How to: Get rid of the nofollow attribute on your WordPress blog

Wordpress, like many other blog engines, uses the rel="nofollow" attribute in comments for the so-called fight against spam. If this was a good idea, it is totally ineffective, and in addition, a link with this attribute will not receive any credit by Google when they rank websites. It is therefore clearly in the interest of bloggers to get rid of rel="nofollow" attribute.


The little history of nofollow

The rel=”nofollow” attribute was introduced back in 2005 by Google. The idea behind this concept was that if a link would not affect Google, spammers stop their harmful activities. If the idea was excellent , any blogger still receive dozens of spam comments daily.

If you own a WordPress blog, there’s a strong chance that the links in the comments are nofollow. Does this prevents spammers to try to post their links for Rolex and Viagra? Certainly not.

Moreover, when one of your readers leaves a comment on your blog, if he has a website, he’ll probably fill the url field and make a link to his own blog. But as the link does have a rel=”nofollow” attribute, it will not receive any credit by Google when they rank websites.
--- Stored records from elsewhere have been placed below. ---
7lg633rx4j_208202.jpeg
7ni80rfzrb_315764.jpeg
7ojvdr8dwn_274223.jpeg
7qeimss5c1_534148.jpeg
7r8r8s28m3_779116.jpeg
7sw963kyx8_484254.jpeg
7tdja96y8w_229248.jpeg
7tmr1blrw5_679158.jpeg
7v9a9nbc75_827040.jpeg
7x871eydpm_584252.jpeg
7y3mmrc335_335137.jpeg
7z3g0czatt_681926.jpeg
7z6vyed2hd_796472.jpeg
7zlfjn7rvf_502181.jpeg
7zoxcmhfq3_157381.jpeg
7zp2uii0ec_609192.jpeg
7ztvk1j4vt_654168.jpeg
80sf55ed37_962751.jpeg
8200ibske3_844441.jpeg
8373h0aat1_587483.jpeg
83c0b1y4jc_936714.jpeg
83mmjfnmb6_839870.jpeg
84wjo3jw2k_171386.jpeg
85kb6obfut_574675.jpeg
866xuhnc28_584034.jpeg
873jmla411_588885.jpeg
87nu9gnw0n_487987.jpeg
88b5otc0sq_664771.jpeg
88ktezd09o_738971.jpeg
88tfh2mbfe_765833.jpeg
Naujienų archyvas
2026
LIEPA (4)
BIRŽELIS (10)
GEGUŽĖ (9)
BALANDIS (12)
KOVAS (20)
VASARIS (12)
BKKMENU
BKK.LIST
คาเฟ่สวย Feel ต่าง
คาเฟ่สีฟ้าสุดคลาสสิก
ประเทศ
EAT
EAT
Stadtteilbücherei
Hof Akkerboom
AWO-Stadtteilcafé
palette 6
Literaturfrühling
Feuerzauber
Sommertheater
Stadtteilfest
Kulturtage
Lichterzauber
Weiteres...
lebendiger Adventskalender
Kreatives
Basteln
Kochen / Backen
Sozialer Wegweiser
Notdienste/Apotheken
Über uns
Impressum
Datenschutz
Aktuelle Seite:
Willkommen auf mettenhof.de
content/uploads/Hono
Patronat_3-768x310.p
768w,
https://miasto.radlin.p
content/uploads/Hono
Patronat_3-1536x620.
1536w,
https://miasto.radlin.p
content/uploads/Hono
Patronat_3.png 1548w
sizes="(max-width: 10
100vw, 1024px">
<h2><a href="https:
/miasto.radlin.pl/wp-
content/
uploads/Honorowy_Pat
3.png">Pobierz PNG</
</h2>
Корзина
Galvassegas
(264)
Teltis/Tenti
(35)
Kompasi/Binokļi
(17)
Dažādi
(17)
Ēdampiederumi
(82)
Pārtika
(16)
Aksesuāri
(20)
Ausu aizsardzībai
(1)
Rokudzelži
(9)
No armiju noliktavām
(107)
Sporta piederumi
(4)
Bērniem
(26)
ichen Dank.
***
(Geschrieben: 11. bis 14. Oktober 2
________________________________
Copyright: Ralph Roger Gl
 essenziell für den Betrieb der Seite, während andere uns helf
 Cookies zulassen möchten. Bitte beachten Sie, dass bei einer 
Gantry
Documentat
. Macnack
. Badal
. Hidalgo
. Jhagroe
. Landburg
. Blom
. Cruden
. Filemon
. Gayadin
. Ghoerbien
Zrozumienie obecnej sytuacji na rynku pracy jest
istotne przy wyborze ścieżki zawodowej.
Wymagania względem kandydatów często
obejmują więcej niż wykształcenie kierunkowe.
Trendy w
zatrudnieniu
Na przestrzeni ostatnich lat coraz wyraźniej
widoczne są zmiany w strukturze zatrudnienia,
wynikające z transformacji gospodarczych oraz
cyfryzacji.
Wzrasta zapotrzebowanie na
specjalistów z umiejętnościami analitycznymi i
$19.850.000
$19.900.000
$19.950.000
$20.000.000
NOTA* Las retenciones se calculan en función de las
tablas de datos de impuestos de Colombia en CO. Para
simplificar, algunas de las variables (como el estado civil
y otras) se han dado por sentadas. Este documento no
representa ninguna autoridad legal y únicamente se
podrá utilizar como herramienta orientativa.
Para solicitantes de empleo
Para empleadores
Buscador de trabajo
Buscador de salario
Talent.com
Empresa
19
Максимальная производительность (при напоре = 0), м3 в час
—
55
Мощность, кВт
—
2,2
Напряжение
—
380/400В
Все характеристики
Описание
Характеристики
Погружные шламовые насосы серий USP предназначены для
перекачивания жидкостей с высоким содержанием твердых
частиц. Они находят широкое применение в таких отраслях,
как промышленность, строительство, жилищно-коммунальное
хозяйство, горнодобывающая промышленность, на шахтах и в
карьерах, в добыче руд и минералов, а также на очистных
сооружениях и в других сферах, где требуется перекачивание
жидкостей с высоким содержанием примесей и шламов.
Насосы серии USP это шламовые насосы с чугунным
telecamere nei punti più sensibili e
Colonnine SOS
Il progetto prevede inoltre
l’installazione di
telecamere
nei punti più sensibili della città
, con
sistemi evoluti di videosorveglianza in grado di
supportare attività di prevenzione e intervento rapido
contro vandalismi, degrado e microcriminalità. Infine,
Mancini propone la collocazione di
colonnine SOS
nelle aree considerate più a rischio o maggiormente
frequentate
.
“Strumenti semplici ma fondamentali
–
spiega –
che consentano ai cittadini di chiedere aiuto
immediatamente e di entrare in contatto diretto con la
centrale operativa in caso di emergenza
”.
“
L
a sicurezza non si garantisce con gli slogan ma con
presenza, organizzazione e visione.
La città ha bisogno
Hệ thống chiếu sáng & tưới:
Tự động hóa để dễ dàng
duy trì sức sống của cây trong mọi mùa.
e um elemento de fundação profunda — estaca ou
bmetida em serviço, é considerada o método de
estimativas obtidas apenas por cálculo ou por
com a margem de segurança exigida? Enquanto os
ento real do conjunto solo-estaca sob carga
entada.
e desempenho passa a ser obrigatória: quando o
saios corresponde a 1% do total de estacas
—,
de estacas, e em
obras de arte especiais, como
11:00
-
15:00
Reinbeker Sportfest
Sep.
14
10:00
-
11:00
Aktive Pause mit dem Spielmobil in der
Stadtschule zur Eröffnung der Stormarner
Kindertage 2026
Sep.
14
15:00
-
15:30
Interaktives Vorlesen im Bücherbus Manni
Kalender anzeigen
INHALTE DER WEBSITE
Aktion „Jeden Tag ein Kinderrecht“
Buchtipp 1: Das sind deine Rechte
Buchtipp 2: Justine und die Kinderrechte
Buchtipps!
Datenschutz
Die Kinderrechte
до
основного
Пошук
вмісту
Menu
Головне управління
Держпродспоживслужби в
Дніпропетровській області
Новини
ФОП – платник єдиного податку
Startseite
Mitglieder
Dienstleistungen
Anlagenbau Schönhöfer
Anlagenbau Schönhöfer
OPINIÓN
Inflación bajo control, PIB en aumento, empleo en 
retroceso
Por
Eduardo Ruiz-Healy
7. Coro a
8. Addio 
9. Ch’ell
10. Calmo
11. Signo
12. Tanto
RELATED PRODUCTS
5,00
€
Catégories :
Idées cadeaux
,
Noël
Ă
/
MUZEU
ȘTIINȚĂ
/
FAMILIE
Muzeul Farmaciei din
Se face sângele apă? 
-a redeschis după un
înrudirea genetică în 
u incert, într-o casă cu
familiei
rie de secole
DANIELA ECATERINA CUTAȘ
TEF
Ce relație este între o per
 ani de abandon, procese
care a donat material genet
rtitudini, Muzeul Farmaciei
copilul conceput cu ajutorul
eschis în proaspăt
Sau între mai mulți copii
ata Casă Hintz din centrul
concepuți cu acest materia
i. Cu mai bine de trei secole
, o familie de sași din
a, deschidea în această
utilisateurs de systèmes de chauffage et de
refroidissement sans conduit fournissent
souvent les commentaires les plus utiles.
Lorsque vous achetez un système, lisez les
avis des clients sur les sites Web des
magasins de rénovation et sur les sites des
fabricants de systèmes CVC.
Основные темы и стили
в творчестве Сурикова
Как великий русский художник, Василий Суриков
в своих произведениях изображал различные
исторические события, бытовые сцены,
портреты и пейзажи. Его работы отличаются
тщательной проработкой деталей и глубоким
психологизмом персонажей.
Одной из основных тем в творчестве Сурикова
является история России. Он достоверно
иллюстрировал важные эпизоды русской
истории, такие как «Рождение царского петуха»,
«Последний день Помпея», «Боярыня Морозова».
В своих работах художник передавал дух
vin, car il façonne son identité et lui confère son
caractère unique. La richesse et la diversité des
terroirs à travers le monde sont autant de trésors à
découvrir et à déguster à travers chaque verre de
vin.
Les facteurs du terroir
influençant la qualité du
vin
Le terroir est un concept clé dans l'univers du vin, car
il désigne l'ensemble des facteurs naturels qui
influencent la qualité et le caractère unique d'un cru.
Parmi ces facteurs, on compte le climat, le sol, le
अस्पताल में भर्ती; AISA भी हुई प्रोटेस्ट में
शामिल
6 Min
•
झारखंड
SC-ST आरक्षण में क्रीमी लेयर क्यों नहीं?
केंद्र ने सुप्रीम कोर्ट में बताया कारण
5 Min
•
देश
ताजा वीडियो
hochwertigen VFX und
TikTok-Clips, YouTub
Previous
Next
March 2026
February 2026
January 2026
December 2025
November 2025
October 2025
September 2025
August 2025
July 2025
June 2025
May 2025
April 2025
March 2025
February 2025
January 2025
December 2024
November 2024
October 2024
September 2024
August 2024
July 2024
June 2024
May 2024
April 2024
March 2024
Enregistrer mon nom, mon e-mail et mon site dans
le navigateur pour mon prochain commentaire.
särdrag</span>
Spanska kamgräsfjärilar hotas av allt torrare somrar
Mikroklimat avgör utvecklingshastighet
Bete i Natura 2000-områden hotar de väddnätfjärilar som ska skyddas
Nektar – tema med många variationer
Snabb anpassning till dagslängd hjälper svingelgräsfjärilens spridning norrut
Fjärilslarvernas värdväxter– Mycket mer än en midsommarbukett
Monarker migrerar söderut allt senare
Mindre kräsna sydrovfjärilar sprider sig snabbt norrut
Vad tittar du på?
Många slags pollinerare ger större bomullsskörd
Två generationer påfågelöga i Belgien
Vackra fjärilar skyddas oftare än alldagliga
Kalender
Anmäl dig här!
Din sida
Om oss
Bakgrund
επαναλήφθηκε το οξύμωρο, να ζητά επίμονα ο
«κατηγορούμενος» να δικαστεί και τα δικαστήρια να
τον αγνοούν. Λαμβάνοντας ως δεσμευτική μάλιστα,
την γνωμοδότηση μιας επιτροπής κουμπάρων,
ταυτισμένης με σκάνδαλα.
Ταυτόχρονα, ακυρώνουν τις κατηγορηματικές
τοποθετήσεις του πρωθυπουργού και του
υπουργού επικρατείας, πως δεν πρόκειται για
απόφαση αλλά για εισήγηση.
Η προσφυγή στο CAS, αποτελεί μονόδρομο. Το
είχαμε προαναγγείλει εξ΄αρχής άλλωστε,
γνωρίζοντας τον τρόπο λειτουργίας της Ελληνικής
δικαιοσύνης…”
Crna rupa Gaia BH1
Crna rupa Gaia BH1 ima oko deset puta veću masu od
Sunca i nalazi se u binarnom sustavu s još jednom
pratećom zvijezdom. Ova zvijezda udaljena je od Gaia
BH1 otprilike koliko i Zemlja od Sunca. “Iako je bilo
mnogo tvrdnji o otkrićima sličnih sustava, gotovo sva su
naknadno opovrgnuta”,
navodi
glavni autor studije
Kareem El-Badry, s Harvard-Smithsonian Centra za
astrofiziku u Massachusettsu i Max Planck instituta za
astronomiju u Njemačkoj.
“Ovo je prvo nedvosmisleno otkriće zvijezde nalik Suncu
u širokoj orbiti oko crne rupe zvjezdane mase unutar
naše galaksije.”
Of course, you leave a comment on a blog when you have something interesting to say, not just because you want to have more backlinks and a higher pagerank.
However, I think that when a reader writes an appropriate comment on my blog, he really deserves that his link should be counted as a backlink, and provide him – on the long term – a higher pagerank.

So, CatsWhoCode.com is a 100% dofollow blog. Any url on this website is counted by Google as a backlink. No nofollow either on my personal weblog.

How to: Get rid of the nofollow attribute on your WordPress blog

Time to follow

You’re convinced of the interest of turning off the rel=”nofollow” attribute and you own a blog running WordPress? Here’s two ways to get rid of this non SEO-Friendly attribute:

Editing WordPress core:

Modifiying WordPress core is generally not recommended. However, this solution is kinda easy to implement if you don’t want to install another plugin. The biggest drawback of this technique is that after you upgraded WordPress, you must restart the operation.

To get rid of the attribute rel=”nofollow” directly in the code of WordPress, proceed as follows:
Edit the file-how template.php, it resides in the wp-includes directory.
Go to line 48. You should see this:

$return = "<a href='$url' rel='external nofollow'>$author</a>";

Then, you just have to delete the nofollow:

$return = "<a href='$url' rel='external'>$author</a>";

Just save the file, and you’re done.

Using a dedicated plugin:

There are several plugins WordPress that will work for you. The advantage of a plugin is that you’ll not need to modify WordPress core, and after you upgrade your WordPress version, you’ll just have to reactivate the plugin to re-delete the nofollow.

If a plugin is what you chose (good choice!), DoFollow 4.0 and Nofollow Free are both very good in my opinion. They’re super easy to install: Just download the file on the author’s site, upload it to your wp-content/plugins directory, activate it, and bye bye nofollow.

After you deleted the rel=”nofollow” from your blog, don’t hesitate to claim it! On my personal blog, I received more interesting comments after saying goodbye to this useless attribute.